Confusing Consistency: CAP vs ACID

Effective communication requires getting definitions right. Very often the same word can have different meanings and lead to confusion. Good example of that would be term Consistency. In this article we will take a look at consistency in CAP and ACID and differences between them.

Let’s start with defining CAP and ACID.

CAP theorem is formulated by computer scientist Eric Brewer in 2000, and states that a distributed data store cannot simultaneously provide more than two out of the following three guarantees:

Consistency (C): Every read receives the most recent write or an error. In a consistent system, all nodes in the system have the same data view at any given point in time.

Availability (A): Every request is guaranteed to receive a response, without the guarantee that it contains the most recent version of the information.

Partition Tolerance (P): The system continues to operate despite network partitions that may cause communication failures between nodes.

ACID represents a set of properties that guarantee the reliability and correctness of transactions in database systems.

Atomicity (A): Ensures that a transaction is treated as a single, indivisible unit of work.

Consistency (C): Ensures that a transaction brings the database from one valid state to another.

Isolation (I): Ensures that multiple transactions can execute concurrently without interfering with each other.

Durability (D): Guarantees that once a transaction is committed, its changes are permanent and will survive subsequent failures, such as system crashes or power outages.

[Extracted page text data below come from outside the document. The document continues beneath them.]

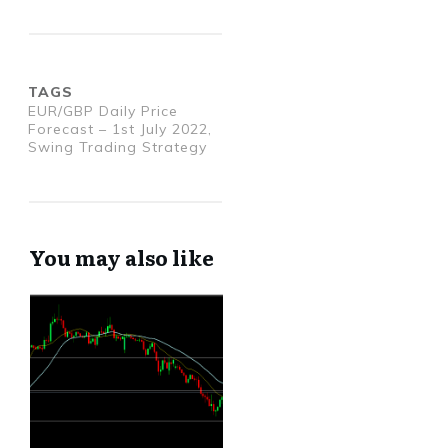
TAGS
EUR/GBP Daily Price
Forecast – 1st July 2022,
Swing Trading Strategy
You may also like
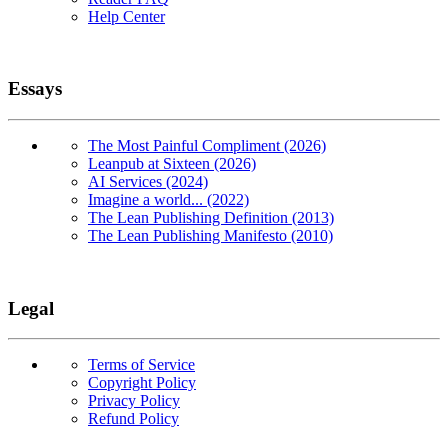
Help Center
Essays
The Most Painful Compliment (2026)
Leanpub at Sixteen (2026)
AI Services (2024)
Imagine a world... (2022)
The Lean Publishing Definition (2013)
The Lean Publishing Manifesto (2010)
Legal
Terms of Service
Copyright Policy
Privacy Policy
Refund Policy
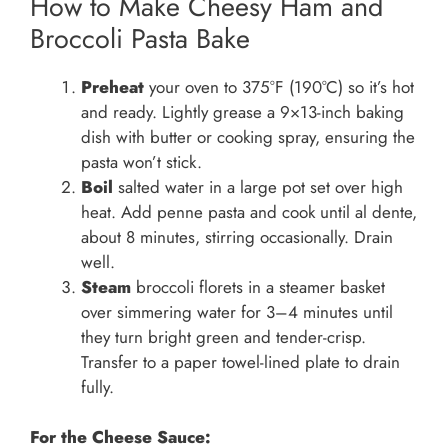
How to Make Cheesy Ham and
Broccoli Pasta Bake
Preheat
your oven to 375°F (190°C) so it’s hot
and ready. Lightly grease a 9×13-inch baking
dish with butter or cooking spray, ensuring the
pasta won’t stick.
Boil
salted water in a large pot set over high
heat. Add penne pasta and cook until al dente,
about 8 minutes, stirring occasionally. Drain
well.
Steam
broccoli florets in a steamer basket
over simmering water for 3–4 minutes until
they turn bright green and tender-crisp.
Transfer to a paper towel-lined plate to drain
fully.
For the Cheese Sauce:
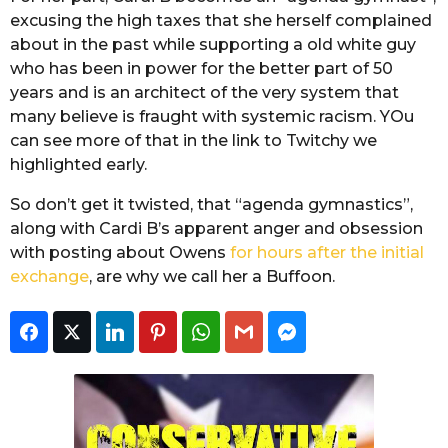
excusing the high taxes that she herself complained
about in the past while supporting a old white guy
who has been in power for the better part of 50
years and is an architect of the very system that
many believe is fraught with systemic racism. YOu
can see more of that in the link to Twitchy we
highlighted early.
So don’t get it twisted, that “agenda gymnastics”,
along with Cardi B’s apparent anger and obsession
with posting about Owens
for hours after the initial
exchange
, are why we call her a Buffoon.
Facebook
Twitter
LinkedIn
Pinterest
WhatsApp
Gmail
Facebook Messeng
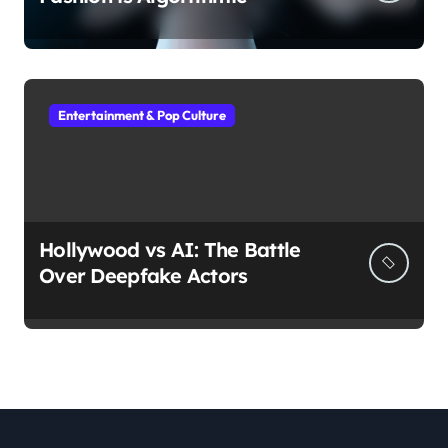
Entertainment & Pop Culture
Hollywood vs AI: The Battle
Over Deepfake Actors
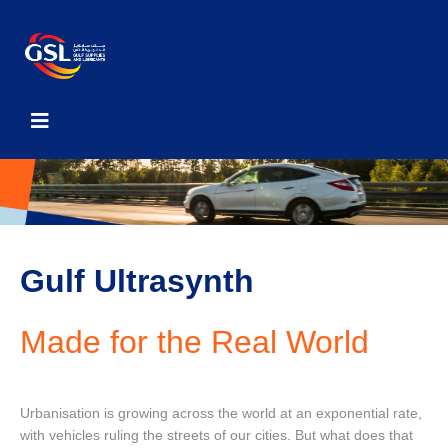
Gulf Ultrasynth
Made for the Real World
Urbanisation is growing across the world at an exponential rate,
with vehicles ruling the streets of our cities. But what does that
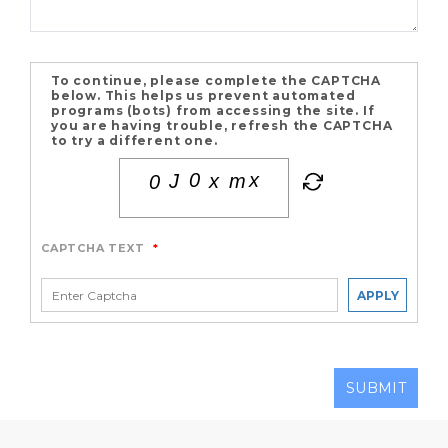
To continue, please complete the CAPTCHA
below. This helps us prevent automated
programs (bots) from accessing the site. If
you are having trouble, refresh the CAPTCHA
to try a different one.
CAPTCHA TEXT
*
APPLY
SUBMIT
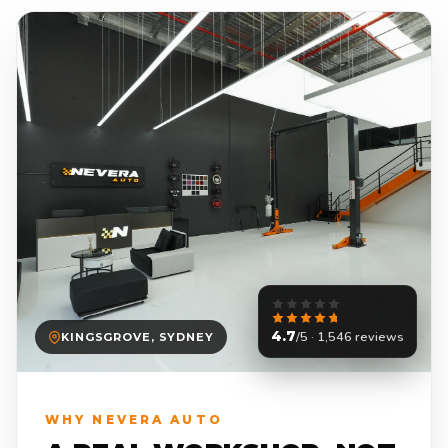
4.7
/5 · 1,546 reviews
KINGSGROVE, SYDNEY
WHY NEVERA AUTO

So, in the CAP theorem, the word consistency is used in the meaning of linearizability. And in the context of ACID, consistency refers to an application-specific notion of the database being in a “good state.” Let’s dive deeper in each oh them.

What is linearizability?

Linearizability (also known as atomic consistency, strong consistency, immediate consistency, or external consistency) is a recency guarantee on reads and writes of an individual object. It is a strong consistency model. So if you ask different replicas the same question, you will receive the same answer.

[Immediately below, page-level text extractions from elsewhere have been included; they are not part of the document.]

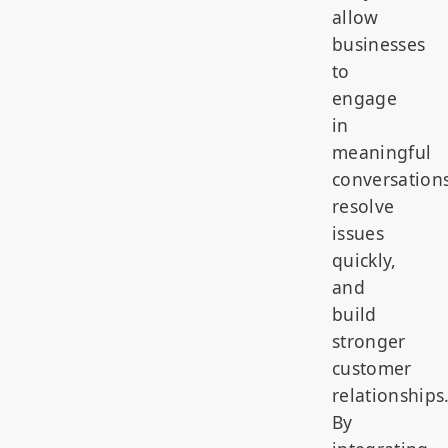
allow
businesses
to
engage
in
meaningful
conversations
resolve
issues
quickly,
and
build
stronger
customer
relationships
By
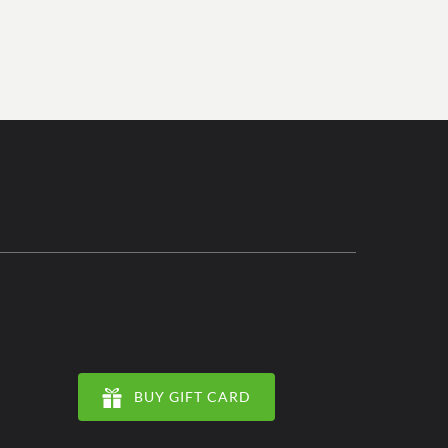
BUY GIFT CARD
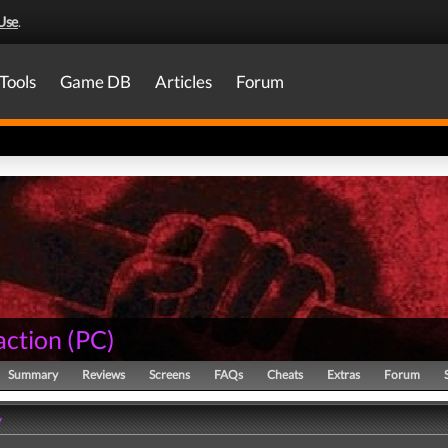
Use
.
Tools
Game DB
Articles
Forum
action
(
PC
)
Summary
Reviews
Screens
FAQs
Cheats
Extras
Forum
y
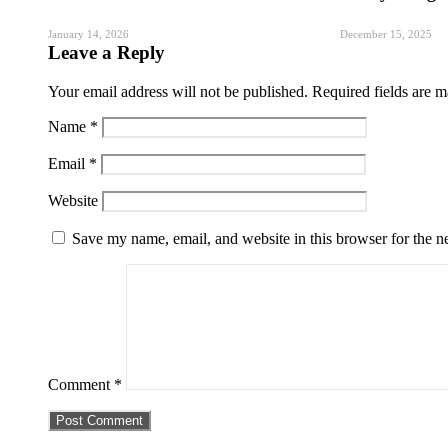
January 14, 2026
December 15, 2025
Leave a Reply
Your email address will not be published.
Required fields are 
Name
*
Email
*
Website
Save my name, email, and website in this browser for the n
Comment
*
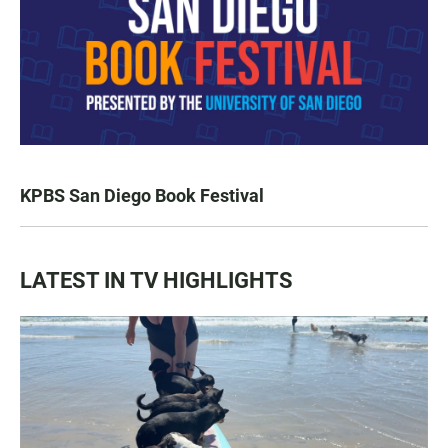
KPBS San Diego Book Festival
LATEST IN TV HIGHLIGHTS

Let’s take a look at nonlinearizable system example:

Friends Bob and Alice discuss going on vacation and book accommodation.
During their discussion John books the accommodation that Bob and Alice were looking at.
When Bob refreshes the page, he sees that it is still available because he reads from the other replica that has not been updated yet.
Alice after the refresh sees that accommodation is not available because she reads from the first replica that has the most recent update.

The fact that Bob’s query returned a stale state is an example of linearizability violation.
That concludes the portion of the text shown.